CMs guide members on end-of-life decisions

Insurer’s initiatives include education for staff

When case managers at Highmark Blue Cross and Blue Shield bring up advance directives with their patients, they are well prepared.

The insurer has developed a comprehensive plan to increase awareness of advance care planning by working with community groups, educating health care providers, and guiding members through the process.

"We wanted to respect our members’ choices regarding advance care planning, whether they wanted full treatment or limited treatment. We want to make sure our members know that there are options in a terminal illness. Our goal is to avoid last-minute indecisions," says Judith Black, MD, senior products medical director for the Pittsburgh-based insurer.

Before Highmark Blue Cross and Blue Shield started its advance care planning initiatives in the summer of 2000, the insurer created an educational process for the staff.

Highmark developed a training video for case managers and care managers to help them talk to members about advance care planning and the difference between comprehensive planning and just having advance directives in place.

The video includes role-playing by staff members showing scenarios between case managers and their clients when end-of-life issues are discussed.

The health plan did an assessment of case managers’ comfort level with end-of-life topics before and after viewing the video. The comfort level increased after the video.

When the case managers meet for their weekly case presentations, one always is a case involving one of their highest-priority members for advance care planning.

When members are enrolled, the health plan sends them an advance directives packet and power-of-attorney form.

As they begin managing the care of the members, the case managers start discussions on the information in the packet.

Highmark Blue Cross and Blue Shield case managers are encouraged to stratify the members they work with into three levels of priority.

Those whose death within a year wouldn’t surprise the case managers, typically about 5% of the caseload, receive the highest priority.
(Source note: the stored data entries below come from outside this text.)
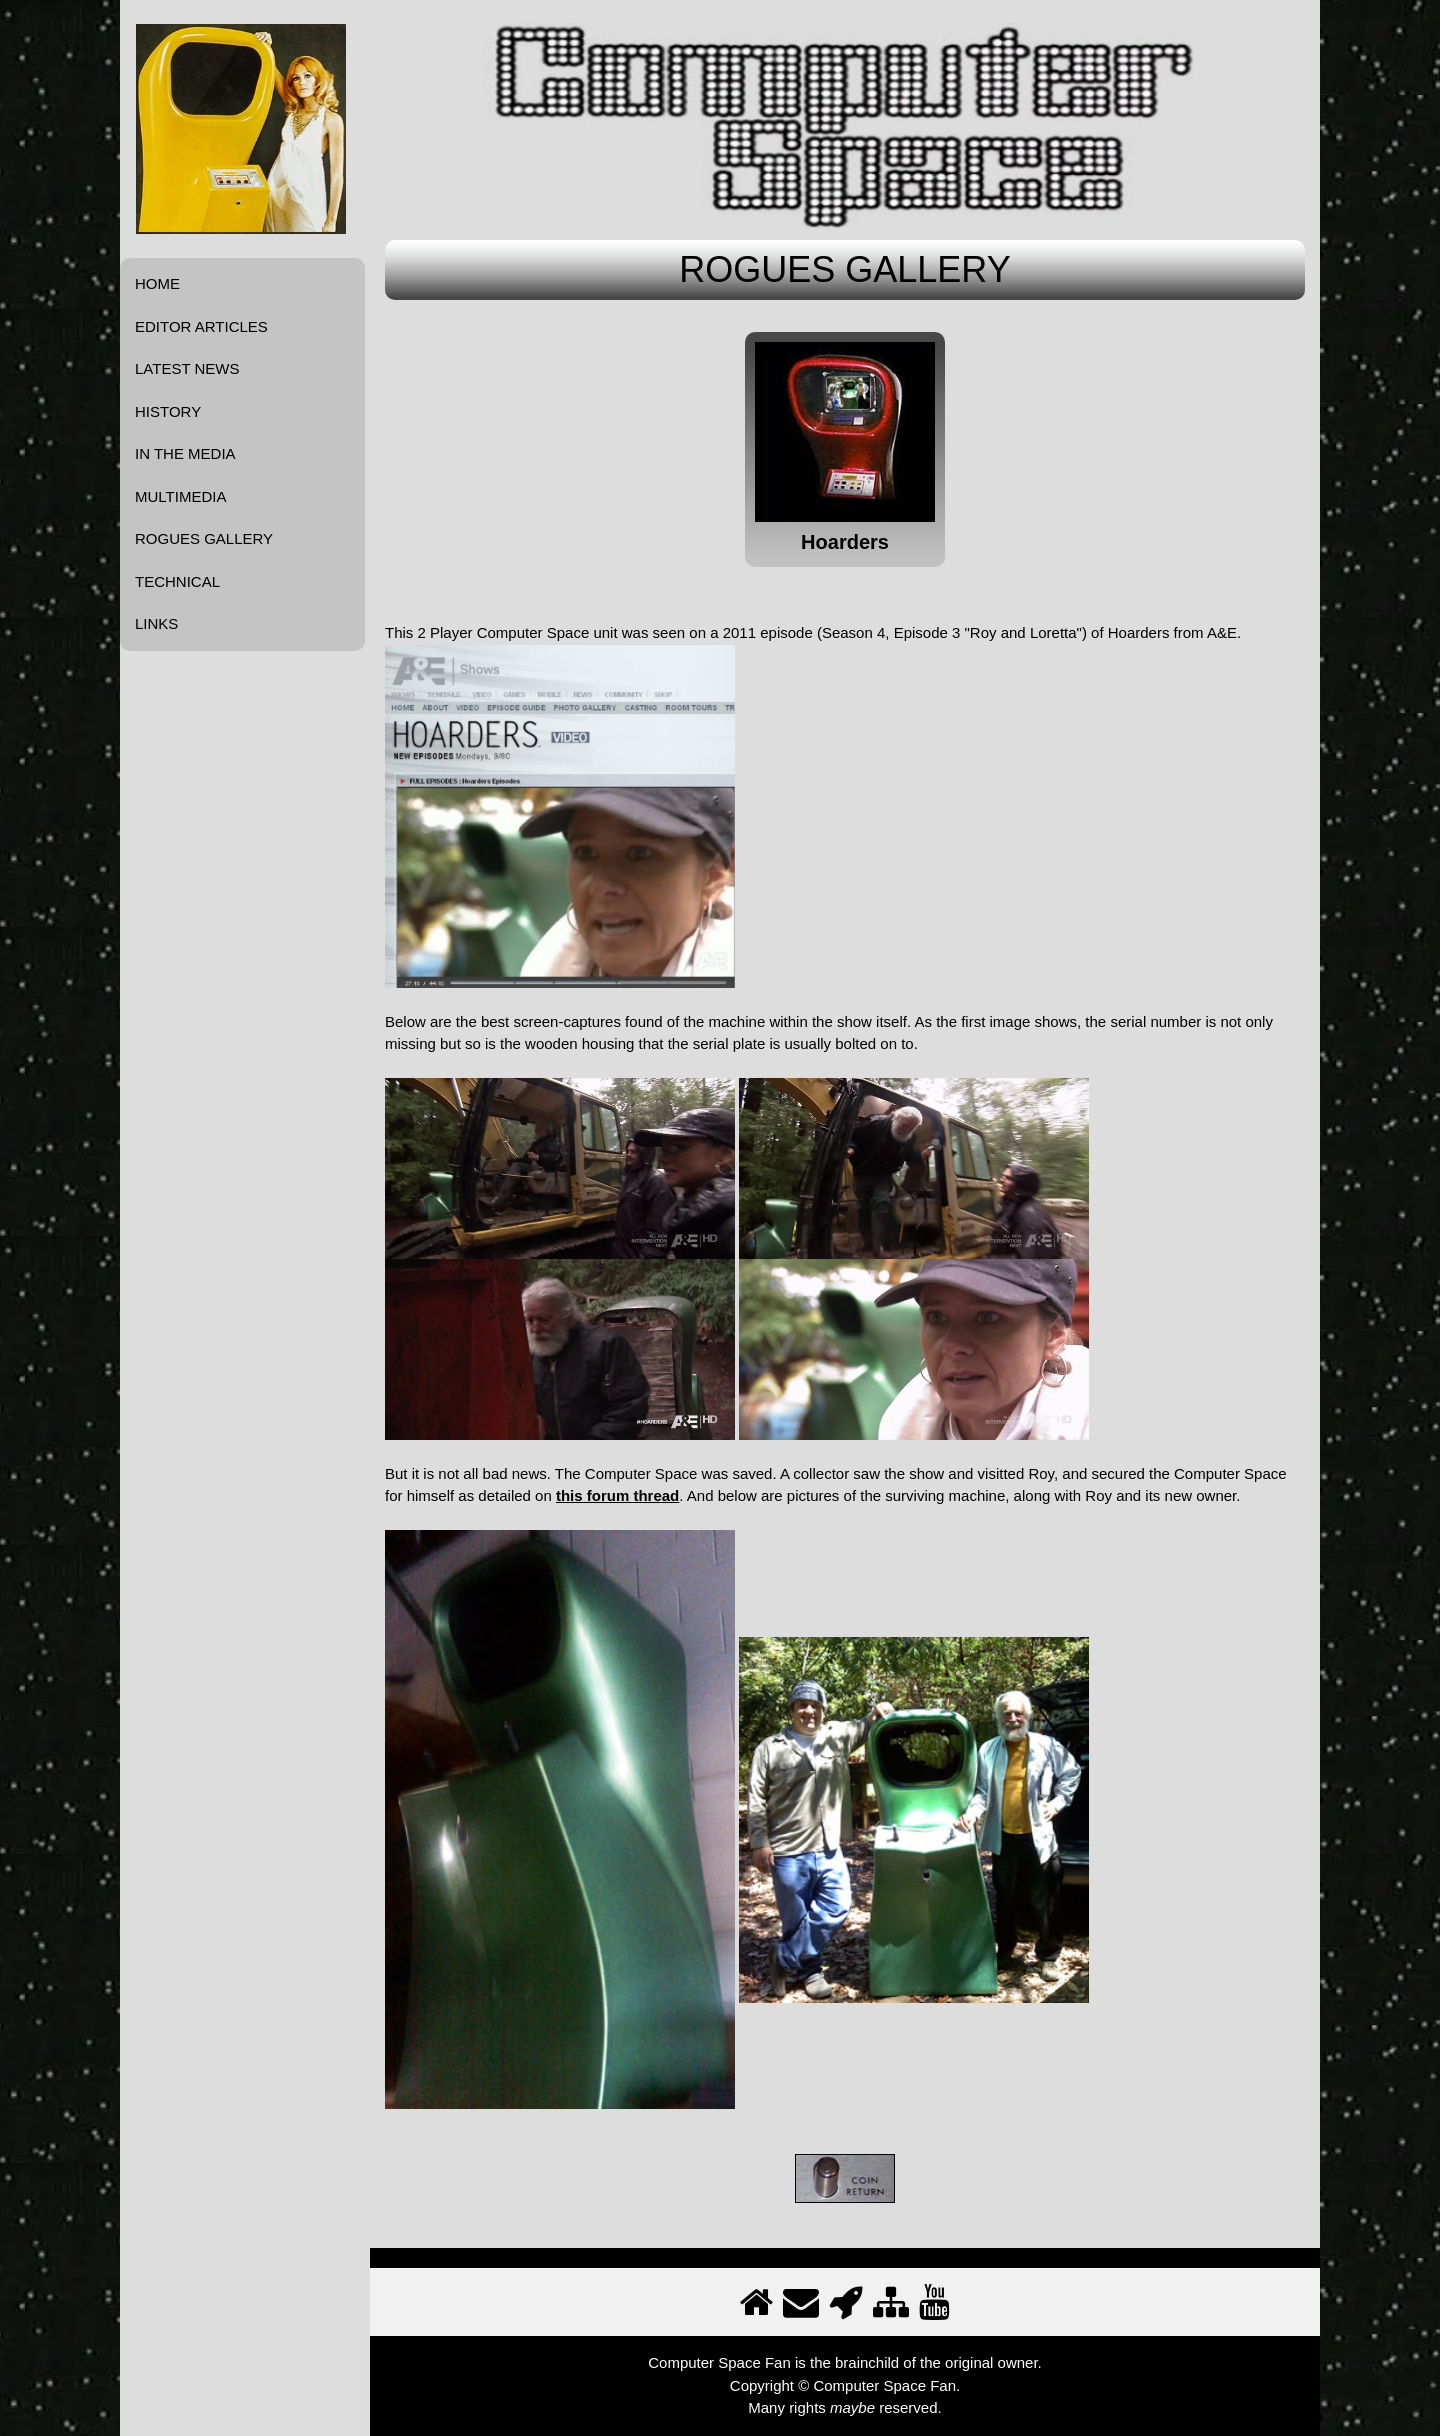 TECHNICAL (177, 581)
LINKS (156, 623)
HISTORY (168, 411)
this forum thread (617, 1495)
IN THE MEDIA (185, 453)
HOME (157, 283)
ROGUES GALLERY (204, 538)
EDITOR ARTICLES (201, 326)
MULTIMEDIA (180, 496)
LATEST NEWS (187, 368) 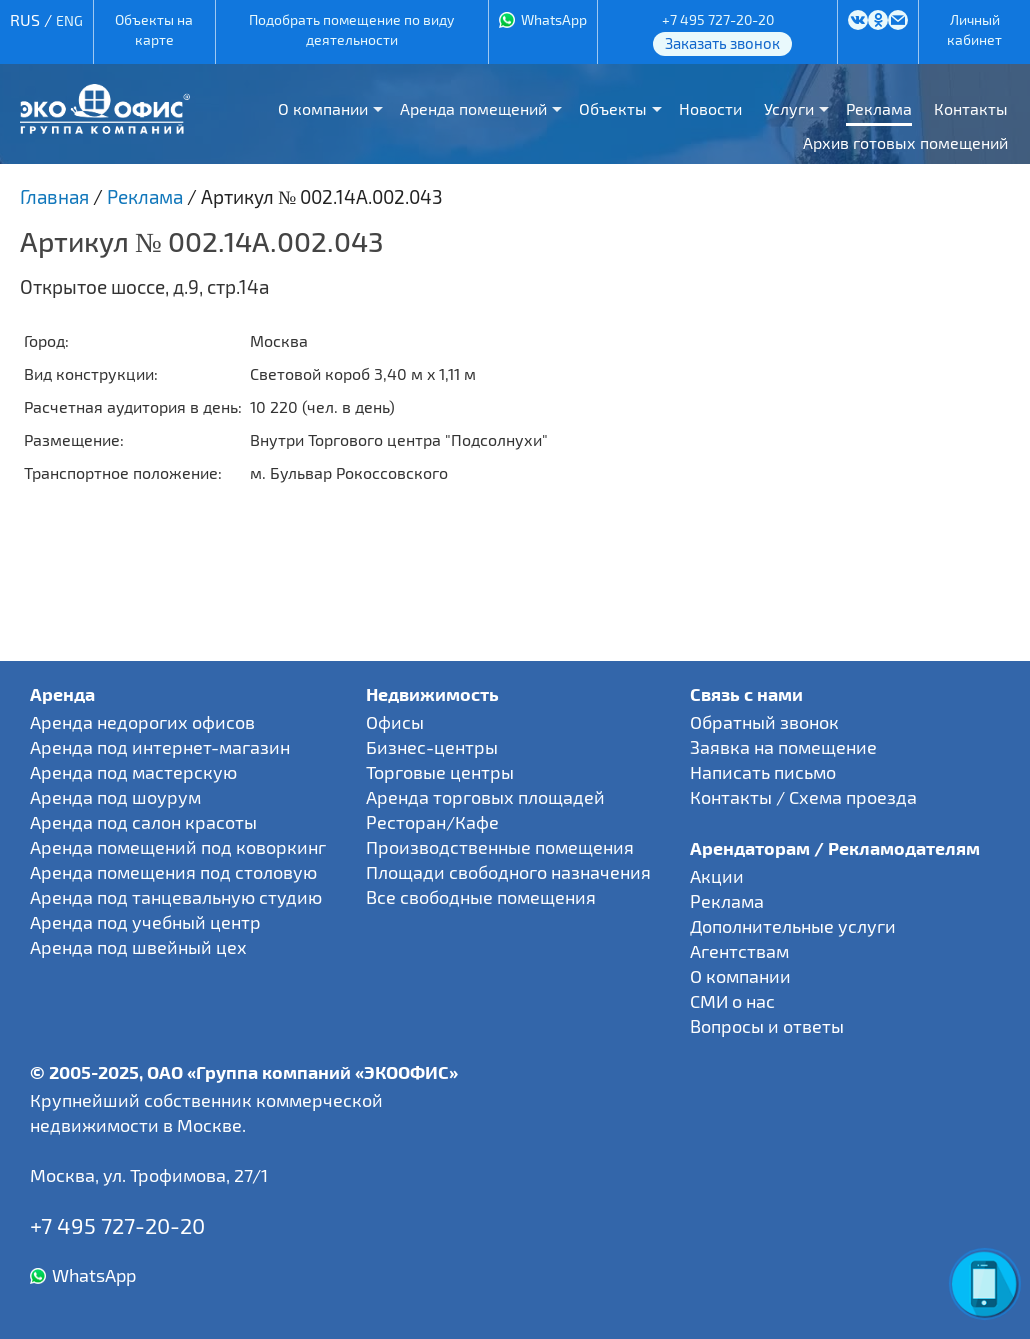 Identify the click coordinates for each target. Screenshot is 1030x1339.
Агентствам (739, 951)
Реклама (879, 108)
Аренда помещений (473, 108)
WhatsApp (554, 19)
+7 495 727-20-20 (718, 19)
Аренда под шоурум (115, 797)
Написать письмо (763, 772)
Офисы (395, 722)
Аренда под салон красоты (143, 822)
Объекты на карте (154, 29)
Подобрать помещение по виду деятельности (351, 29)
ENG (69, 20)
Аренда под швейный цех (138, 947)
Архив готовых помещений (905, 142)
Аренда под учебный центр (145, 922)
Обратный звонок (764, 722)
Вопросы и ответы (767, 1026)
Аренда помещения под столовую (173, 872)
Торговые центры (440, 772)
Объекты (613, 108)
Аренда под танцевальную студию (176, 897)
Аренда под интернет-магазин (160, 747)
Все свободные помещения (481, 897)
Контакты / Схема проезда (803, 797)
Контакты (971, 108)
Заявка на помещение (783, 747)
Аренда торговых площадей (485, 797)
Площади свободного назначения (508, 872)
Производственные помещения (500, 847)
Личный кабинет (974, 29)
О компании (323, 108)
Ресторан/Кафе (432, 822)
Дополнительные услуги (793, 926)
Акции (717, 876)
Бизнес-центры (432, 747)
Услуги (789, 108)
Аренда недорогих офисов (142, 722)
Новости (710, 108)
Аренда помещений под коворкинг (178, 847)
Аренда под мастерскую (133, 772)
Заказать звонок (722, 43)
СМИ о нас (732, 1001) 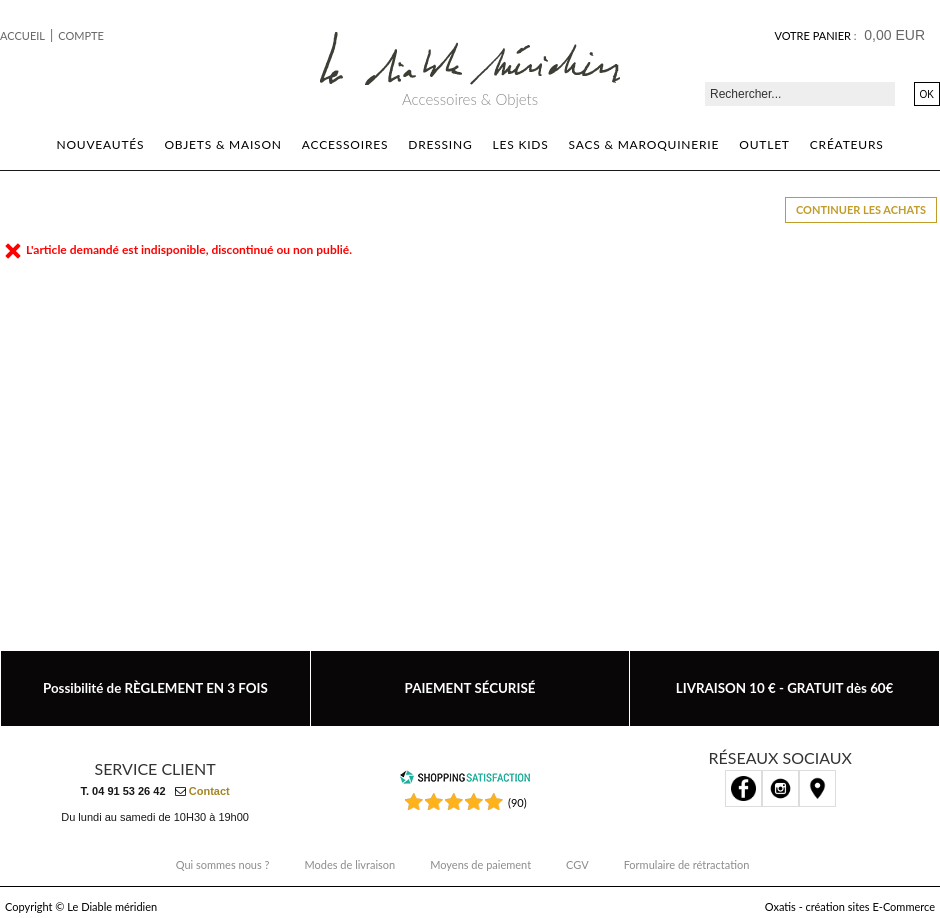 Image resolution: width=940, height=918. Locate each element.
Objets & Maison (222, 144)
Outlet (764, 144)
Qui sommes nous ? (223, 864)
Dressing (440, 144)
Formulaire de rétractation (687, 864)
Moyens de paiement (480, 864)
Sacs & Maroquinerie (644, 144)
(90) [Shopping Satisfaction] (517, 802)
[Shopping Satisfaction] (465, 780)
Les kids (521, 144)
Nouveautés (100, 144)
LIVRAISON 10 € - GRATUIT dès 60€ (785, 688)
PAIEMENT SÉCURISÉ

In these cases, the case managers work to ensure that the patient’s end-of-life wishes are in order and understood by their health care providers and family members.

When they work with members who are older than 65 or have a chronic illness, the case managers encourage them to have advance directives and a health care surrogate.

The rest are the members who are relatively young and healthy.

The case managers have been trained to find out what the patient and family understand about where they are in the disease process.

If they are not sure, the case managers talk with the patient’s physician to make sure everybody is on the same page, Black says.

The health plan’s case management documentation software includes a template on which case managers can check off whether a member has advance directives. If other case managers get involved in the patient’s care, they know whether to approach the subject.